Flood evacuations may be a lot different due to COVID-19
Rain is about the last thing we need right now.
Flooding is already a concern in the Ozarks. Couple that with the coronavirus, and emergency crews could have quite the challenge on their hands. The challenge would be where to put people yet still try to prevent any COVID-19 cases from spreading.
In the past, if people were forced to go to a shelter, it meant large groups in close quarters. But this year, things may be quite a bit different. The rivers are already running high. Flooding is a typical risk each spring in the Ozarks. But this year.
"We're concerned this year that flooding could hamper our ability to address COVID-19 cases and vice versa," said Kristina Dahl, Senior Climate Scientist with the Union of Concerned Scientists. "Someone who is in a group of people that are evacuating to a shelter together could potentially be carrying the virus and transmit it to other people."

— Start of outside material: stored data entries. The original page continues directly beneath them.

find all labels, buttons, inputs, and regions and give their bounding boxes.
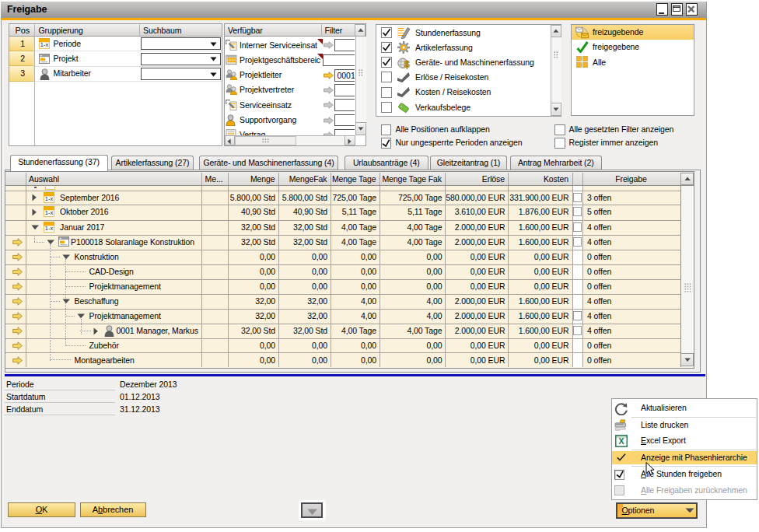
svg-text:1-x: 1-x [40,41,49,48]
svg-text:$: $ [404,59,410,69]
svg-text:X: X [618,436,624,446]
svg-text:1-x: 1-x [45,195,54,202]
svg-text:1-x: 1-x [45,225,54,232]
svg-text:1-x: 1-x [45,210,54,217]
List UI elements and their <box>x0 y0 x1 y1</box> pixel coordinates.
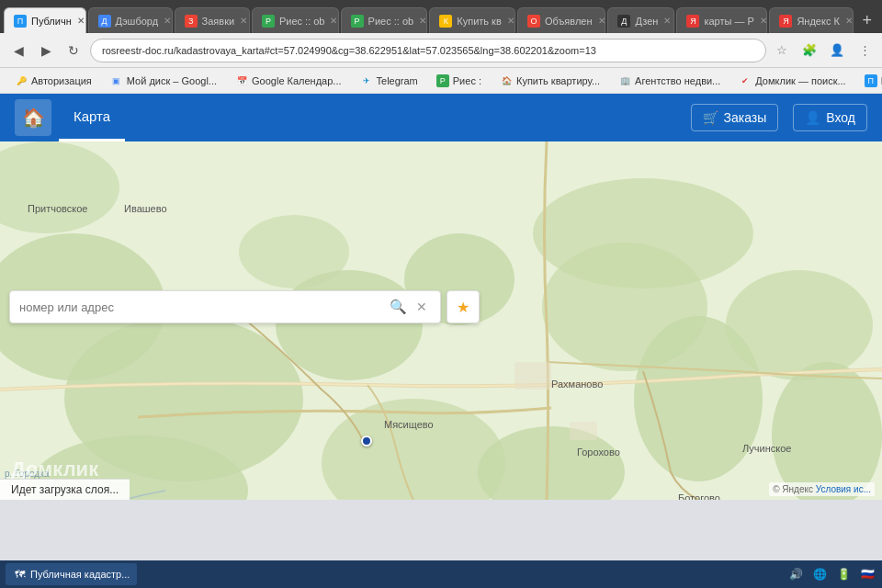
search-favorite-btn[interactable]: ★ <box>447 290 480 323</box>
map-attribution: © Яндекс Условия ис... <box>769 482 875 496</box>
account-icon[interactable]: 👤 <box>827 40 847 61</box>
address-input[interactable] <box>90 39 766 62</box>
reload-button[interactable]: ↻ <box>62 40 85 62</box>
bookmark-label: Telegram <box>377 75 418 86</box>
attribution-link[interactable]: Условия ис... <box>816 484 871 494</box>
bookmark-label: Авторизация <box>31 75 92 86</box>
tab-close-icon[interactable]: ✕ <box>240 16 247 26</box>
search-clear-btn[interactable]: ✕ <box>413 300 431 314</box>
tab-close-icon[interactable]: ✕ <box>760 16 767 26</box>
login-button[interactable]: 👤 Вход <box>793 104 867 131</box>
loading-bar: Идет загрузка слоя... <box>0 479 130 500</box>
browser-tab-bar: П Публичн ✕ Д Дэшборд ✕ З Заявки ✕ Р Рие… <box>0 0 882 33</box>
app-logo[interactable]: 🏠 <box>15 99 51 136</box>
tab-favicon: Я <box>686 15 699 28</box>
person-icon: 👤 <box>805 110 820 125</box>
map-container[interactable]: р. Городка Притчовское Ивашево Рахманово… <box>0 141 882 500</box>
svg-point-13 <box>533 178 753 288</box>
bookmark-icon: ✔ <box>739 74 752 87</box>
tab-active[interactable]: П Публичн ✕ <box>4 7 86 33</box>
tab-kupit[interactable]: К Купить кв ✕ <box>429 7 515 33</box>
tray-battery-icon[interactable]: 🔋 <box>834 565 853 583</box>
nav-karta[interactable]: Карта <box>59 94 125 141</box>
bookmark-agentstvo[interactable]: 🏢 Агентство недви... <box>611 71 728 91</box>
bookmark-icon: 📅 <box>235 74 248 87</box>
tab-favicon: П <box>14 15 27 28</box>
bookmark-domclick[interactable]: ✔ Домклик — поиск... <box>731 71 853 91</box>
tray-network-icon[interactable]: 🌐 <box>810 565 829 583</box>
bookmark-icon: Р <box>436 74 449 87</box>
bookmark-label: Агентство недви... <box>635 75 720 86</box>
forward-button[interactable]: ▶ <box>35 40 57 62</box>
svg-point-12 <box>239 215 349 288</box>
tab-favicon: Р <box>262 15 275 28</box>
taskbar-tray: 🔊 🌐 🔋 🇷🇺 <box>786 565 876 583</box>
taskbar-publichna[interactable]: 🗺 Публичная кадастр... <box>6 563 137 585</box>
tab-label: Дэшборд <box>116 16 159 27</box>
bookmark-star-icon[interactable]: ☆ <box>772 40 792 61</box>
bookmark-icon: ▣ <box>110 74 123 87</box>
tab-dzen[interactable]: Д Дзен ✕ <box>607 7 674 33</box>
search-icon-btn[interactable]: 🔍 <box>384 299 413 315</box>
tab-close-icon[interactable]: ✕ <box>598 16 605 26</box>
bookmark-calendar[interactable]: 📅 Google Календар... <box>228 71 349 91</box>
svg-rect-16 <box>514 362 551 390</box>
bookmark-icon: 🔑 <box>15 74 28 87</box>
tab-close-icon[interactable]: ✕ <box>663 16 671 26</box>
address-bar-row: ◀ ▶ ↻ ☆ 🧩 👤 ⋮ <box>0 33 882 68</box>
tab-close-icon[interactable]: ✕ <box>507 16 514 26</box>
search-input[interactable] <box>19 300 384 314</box>
orders-button[interactable]: 🛒 Заказы <box>691 104 779 131</box>
bookmark-publichna[interactable]: П Публичная кадас... <box>857 71 882 91</box>
app-header-right: 🛒 Заказы 👤 Вход <box>691 104 867 131</box>
tab-ries2[interactable]: Р Риес :: ob ✕ <box>341 7 428 33</box>
bookmarks-bar: 🔑 Авторизация ▣ Мой диск – Googl... 📅 Go… <box>0 68 882 94</box>
tab-close-icon[interactable]: ✕ <box>330 16 337 26</box>
app-header: 🏠 Карта 🛒 Заказы 👤 Вход <box>0 94 882 141</box>
tab-label: Купить кв <box>457 16 502 27</box>
tab-favicon: О <box>527 15 540 28</box>
loading-text: Идет загрузка слоя... <box>11 483 119 496</box>
tab-label: Риес :: ob <box>279 16 325 27</box>
bookmark-label: Google Календар... <box>252 75 342 86</box>
telegram-icon: ✈ <box>360 74 373 87</box>
bookmark-ries[interactable]: Р Риес : <box>429 71 489 91</box>
svg-text:р. Городка: р. Городка <box>5 469 50 479</box>
bookmark-avtorizacia[interactable]: 🔑 Авторизация <box>7 71 99 91</box>
tab-label: Публичн <box>31 16 72 27</box>
menu-icon[interactable]: ⋮ <box>854 40 875 61</box>
tab-ries1[interactable]: Р Риес :: ob ✕ <box>252 7 339 33</box>
tab-close-btn[interactable]: ✕ <box>77 16 85 26</box>
tab-favicon: Я <box>779 15 792 28</box>
tray-flag-icon[interactable]: 🇷🇺 <box>858 565 876 583</box>
tray-speaker-icon[interactable]: 🔊 <box>786 565 805 583</box>
tab-dashbord[interactable]: Д Дэшборд ✕ <box>88 7 173 33</box>
tab-label: Объявлен <box>545 16 593 27</box>
bookmark-label: Домклик — поиск... <box>755 75 845 86</box>
new-tab-button[interactable]: + <box>855 7 878 33</box>
tab-yandex[interactable]: Я Яндекс К ✕ <box>769 7 854 33</box>
extension-icon[interactable]: 🧩 <box>799 40 820 61</box>
tab-karty[interactable]: Я карты — Р ✕ <box>676 7 767 33</box>
bookmark-label: Купить квартиру... <box>516 75 600 86</box>
bookmark-mydisk[interactable]: ▣ Мой диск – Googl... <box>103 71 224 91</box>
tab-favicon: Р <box>351 15 364 28</box>
bookmark-kupit[interactable]: 🏠 Купить квартиру... <box>492 71 607 91</box>
location-dot <box>361 435 372 447</box>
taskbar-item-icon: 🗺 <box>13 568 26 581</box>
search-row: 🔍 ✕ ★ <box>9 290 480 323</box>
home-icon: 🏠 <box>22 107 45 129</box>
tab-objavl[interactable]: О Объявлен ✕ <box>517 7 605 33</box>
tab-close-icon[interactable]: ✕ <box>164 16 171 26</box>
cart-icon: 🛒 <box>703 110 718 125</box>
tab-favicon: К <box>439 15 452 28</box>
tab-label: Дзен <box>635 16 658 27</box>
bookmark-icon: П <box>865 74 877 87</box>
back-button[interactable]: ◀ <box>7 40 29 62</box>
tab-close-icon[interactable]: ✕ <box>419 16 426 26</box>
tab-label: Заявки <box>202 16 235 27</box>
tab-zayavki[interactable]: З Заявки ✕ <box>175 7 250 33</box>
tab-label: карты — Р <box>704 16 753 27</box>
tab-close-icon[interactable]: ✕ <box>845 16 853 26</box>
bookmark-telegram[interactable]: ✈ Telegram <box>353 71 425 91</box>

Kristina Dahl is worried about the impact of these two significant events, maps show the collision of flooding and a pandemic. The problem is people escaping floodwaters usually have nowhere to go and end up in a shelter.
"Typically they have not been set up to allow for 6 feet of social distancing between people or isolation of people who are sick," said Dahl.
Greene County emergency management is teaming up with the Red Cross to deal with it.
"Social or physical distancing would be that 6 foot rule," siad Amy Russell with Springfield-Greene County Emergency Management. "So in the shelter there may be more space between cots, things of that nature."
Dahl suggests planners look at another possible solution.
"Many hotels right now are empty because people aren't traveling,, said Dahl. "Those sorts of places could be ideal for housing people who are evacuating because people would have individual rooms, individual bathrooms to use, and much less communal space."
Russell thinks we might need more shelters to space people out.